UK banks and building societies could lose as much as £150bn in loan credit losses by the end of 2011, according to a report by Standard & Poor’s.

The rating agency has published its credit loss assumptions for UK lenders and says, in a worst-case scenario, the banks may lose 8 per cent of their loan book, or £150bn. It says if the economy continues as currently predicted lenders will still suffer credit losses of 4.5 per cent of all loans, or £86bn by the end of 2011.

S&P predicts that 1.5 per cent of losses will come from the UK residential mortgage market. It estimates that during he last downturn in the early nineties, lenders made losses of 1 per cent.

It says some of these losses will come as a result of rising unemployment figures, which it says could reach as much as 9.5 per cent by 2010. It says: “We forecast a major acceleration in possessions, to a level considerably higher than in the last recession.”

The report also estimates the cost of repossession faced by lenders – it says a forced sale discount of 15 per cent on top of an already depressed housing market, along with possession and court costs and 18 months of capitalised arrears means a property possessed in 2009 could make a lender a loss of around 30 per cent. S&P says tenant-occupied buy-to-let repossessions will lose a further 10 per cent due to additional costs and speed of the process.

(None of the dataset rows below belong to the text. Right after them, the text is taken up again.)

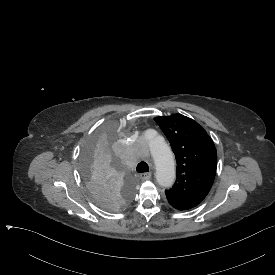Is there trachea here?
Masks as SVG:
<instances>
[{"mask_svg": "<svg viewBox=\"0 0 275 275\" xmlns=\"http://www.w3.org/2000/svg\"><path fill=\"white\" fill-rule=\"evenodd\" d=\"M136 170H137L138 173L148 172L149 171V166L145 162H140L137 165Z\"/></svg>", "mask_w": 275, "mask_h": 275, "instance_id": "obj_1", "label": "trachea"}]
</instances>
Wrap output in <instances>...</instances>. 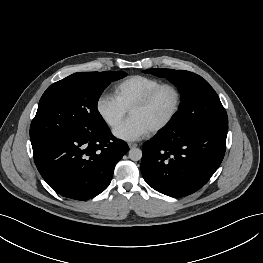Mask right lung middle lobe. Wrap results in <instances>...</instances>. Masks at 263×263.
<instances>
[{
  "label": "right lung middle lobe",
  "instance_id": "right-lung-middle-lobe-1",
  "mask_svg": "<svg viewBox=\"0 0 263 263\" xmlns=\"http://www.w3.org/2000/svg\"><path fill=\"white\" fill-rule=\"evenodd\" d=\"M125 76L123 71L80 72L49 86L30 126L32 148L62 135L105 126L98 99L112 81Z\"/></svg>",
  "mask_w": 263,
  "mask_h": 263
}]
</instances>
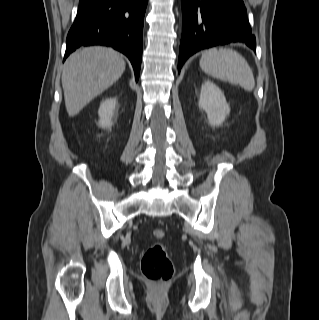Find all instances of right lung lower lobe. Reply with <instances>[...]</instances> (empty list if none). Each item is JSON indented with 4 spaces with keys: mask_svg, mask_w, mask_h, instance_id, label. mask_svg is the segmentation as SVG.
<instances>
[{
    "mask_svg": "<svg viewBox=\"0 0 319 320\" xmlns=\"http://www.w3.org/2000/svg\"><path fill=\"white\" fill-rule=\"evenodd\" d=\"M148 0H79L66 41L67 56L81 45H106L124 53L139 78Z\"/></svg>",
    "mask_w": 319,
    "mask_h": 320,
    "instance_id": "right-lung-lower-lobe-1",
    "label": "right lung lower lobe"
}]
</instances>
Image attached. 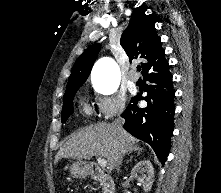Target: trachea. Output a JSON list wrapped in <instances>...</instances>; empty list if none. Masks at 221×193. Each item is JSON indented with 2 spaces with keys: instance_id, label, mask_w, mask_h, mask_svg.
<instances>
[{
  "instance_id": "obj_1",
  "label": "trachea",
  "mask_w": 221,
  "mask_h": 193,
  "mask_svg": "<svg viewBox=\"0 0 221 193\" xmlns=\"http://www.w3.org/2000/svg\"><path fill=\"white\" fill-rule=\"evenodd\" d=\"M137 70L140 71L141 70V66H137Z\"/></svg>"
}]
</instances>
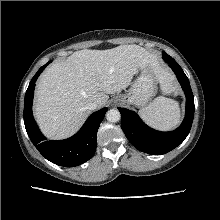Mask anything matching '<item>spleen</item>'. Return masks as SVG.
<instances>
[{
  "label": "spleen",
  "instance_id": "spleen-1",
  "mask_svg": "<svg viewBox=\"0 0 220 220\" xmlns=\"http://www.w3.org/2000/svg\"><path fill=\"white\" fill-rule=\"evenodd\" d=\"M139 114L148 125L160 130L176 127L181 117L178 102L164 96L157 97L142 108Z\"/></svg>",
  "mask_w": 220,
  "mask_h": 220
}]
</instances>
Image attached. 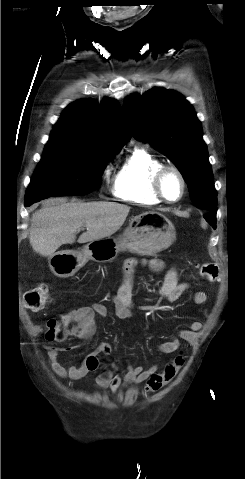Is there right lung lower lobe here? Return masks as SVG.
<instances>
[{"mask_svg": "<svg viewBox=\"0 0 245 479\" xmlns=\"http://www.w3.org/2000/svg\"><path fill=\"white\" fill-rule=\"evenodd\" d=\"M34 202H36V201H26L25 206L28 207V206L32 205Z\"/></svg>", "mask_w": 245, "mask_h": 479, "instance_id": "right-lung-lower-lobe-1", "label": "right lung lower lobe"}]
</instances>
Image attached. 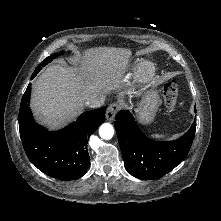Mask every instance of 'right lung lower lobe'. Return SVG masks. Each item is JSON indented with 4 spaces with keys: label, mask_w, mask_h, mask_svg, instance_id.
I'll list each match as a JSON object with an SVG mask.
<instances>
[{
    "label": "right lung lower lobe",
    "mask_w": 221,
    "mask_h": 221,
    "mask_svg": "<svg viewBox=\"0 0 221 221\" xmlns=\"http://www.w3.org/2000/svg\"><path fill=\"white\" fill-rule=\"evenodd\" d=\"M37 74L33 73L31 79ZM28 85L19 111V131L29 160L43 173L62 181L82 177L89 165L87 142L105 119L106 107L84 112L75 122L59 131L38 125L29 107Z\"/></svg>",
    "instance_id": "obj_1"
}]
</instances>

The ratings agency paints an even bleaker picture for commercial property losses – it says there could be a loss rate of as much as 15 per cent on commercial loans. It notes that HBOS will be one of the most severely affected by commercial losses.

It says: “We consider that the UK is currently in the midst of its worst recession for at least a generation. As such, we expect the recession to have a severe affect on loan impairments – as can already be seen, we think, at the worst-affected institutions.”